Presenter Ruben Onsu mendatangi kantor Komisi Perlindungan Anak Indonesia (KPAI) di kawasan Menteng, Jakarta Pusat, bersama kuasa hukumnya, Minola Sebayang. Kedatangan itu dilakukan untuk berkonsultasi soal persoalan dengan mantan istrinya, Sarwendah, yang berkaitan dengan anak-anak mereka.
Dalam pertemuan tersebut, Ruben membawa sejumlah bukti, termasuk video yang disebut memperlihatkan dugaan upaya pengondisian terhadap kedua putrinya, Thalia dan Thania Onsu. Bukti itu diserahkan sebagai bagian dari penjelasan Ruben kepada KPAI mengenai kesulitan yang ia hadapi untuk bertemu dengan anak-anaknya setelah perceraian.
Ruben Serahkan Bukti ke KPAI
Ruben mengatakan pihaknya sudah menyampaikan seluruh permasalahan yang ia alami kepada KPAI. Ia menyebut ada video dan bukti lain yang menunjukkan dugaan doktrinasi agar anak-anak tidak mau berkumpul dengan ayahnya.
“…menceritakan semua permasalahan yang saya hadapi kepada pihak KPAI. Kami juga memperlihatkan beberapa video dan bukti terkait dengan masalah dugaan mencoba untuk mendoktrin anak-anak supaya tidak mau berkumpul dengan ayahnya,” kata Ruben di Menteng, Jakarta Pusat, Senin (22/6/2026).
Ruben juga menyebut reaksi pihak KPAI cukup serius setelah melihat bukti yang dibawanya. Menurut dia, kondisi yang diperlihatkan membuat KPAI terkejut dan miris.

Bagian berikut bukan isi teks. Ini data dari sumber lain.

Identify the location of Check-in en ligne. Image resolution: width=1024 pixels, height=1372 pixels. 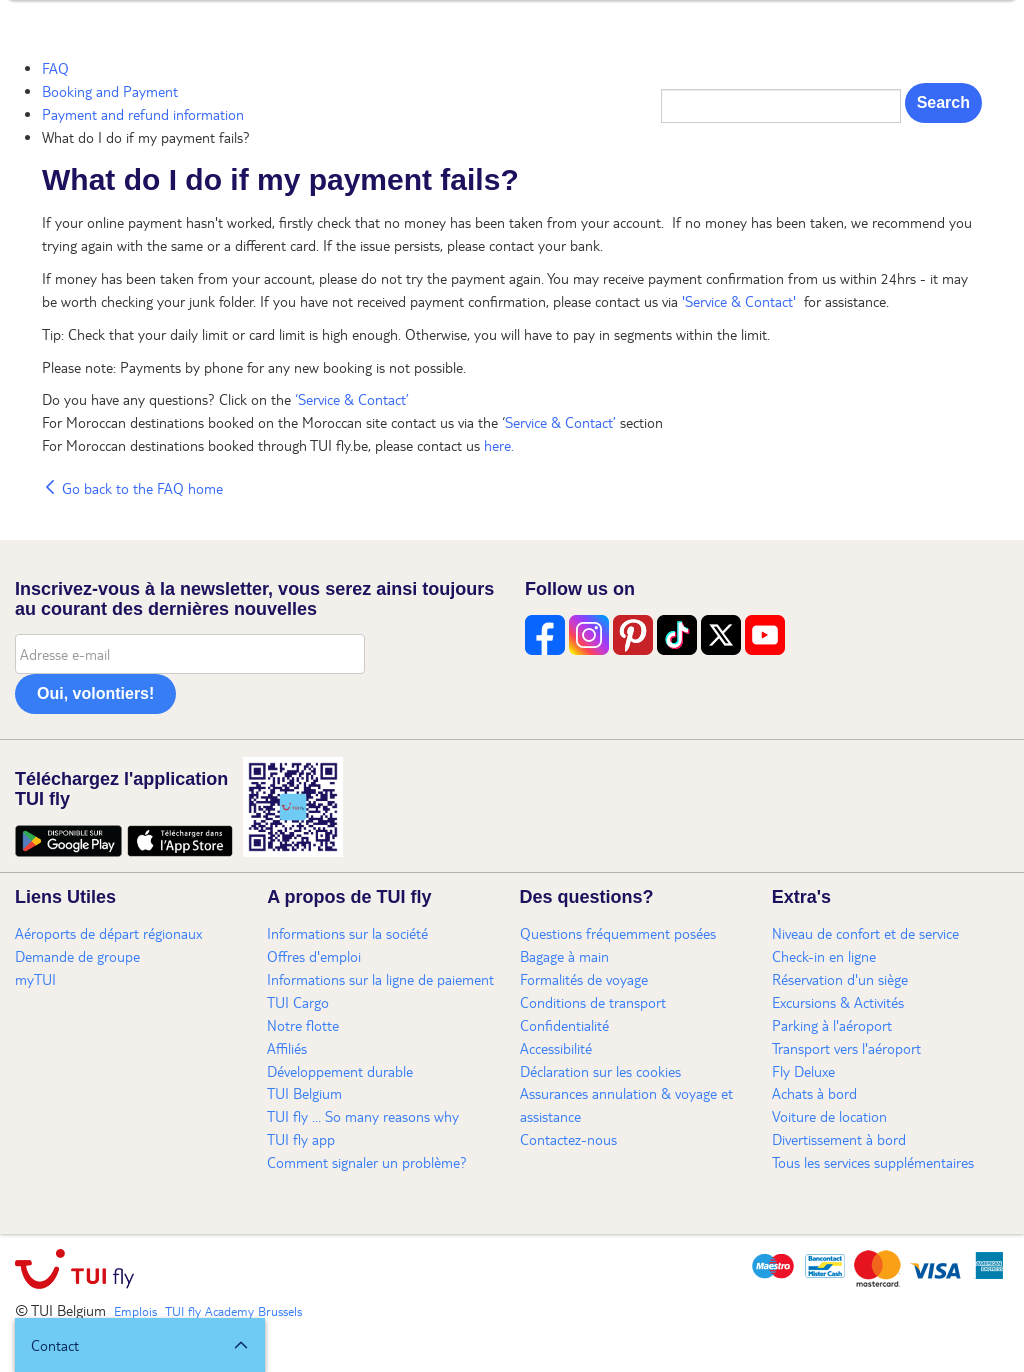 (824, 956).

“Dan semua sudah sampaikan kepada KPAI, yang membuat pihak KPAI kaget sekaligus miris melihat kondisi ini,” ujarnya.
Fokus pada Hak dan Perlindungan Anak
Ruben menegaskan bahwa inti konsultasinya bukan semata soal konflik dengan mantan istri, tetapi tentang persoalan anak. Ia juga menyinggung adanya dugaan masalah lain yang berkaitan dengan kondisi anak-anak.
“Pokoknya poin-poinnya lebih ke masalah anak, termasuk itu (eksploitasi) juga,” tegas Ruben.
Pernyataan itu menunjukkan bahwa Ruben ingin membawa persoalan ini ke jalur yang menekankan perlindungan anak. Langkah mendatangi KPAI juga menjadi cara untuk meminta masukan agar persoalan tersebut bisa ditangani sesuai aturan.
Penjelasan Kuasa Hukum Ruben
Minola Sebayang menjelaskan bahwa kehadiran mereka di KPAI merupakan bentuk upaya Ruben sebagai ayah untuk memperjuangkan hak anak-anaknya. Ia menekankan bahwa yang paling penting adalah kepentingan terbaik bagi anak.
Menurut Minola, pihaknya menyampaikan hal-hal yang berkaitan dengan hak anak dan dugaan pelanggaran terhadap hak tersebut. Ia berharap ada arahan yang bisa membantu proses penyelesaian berjalan lebih cepat.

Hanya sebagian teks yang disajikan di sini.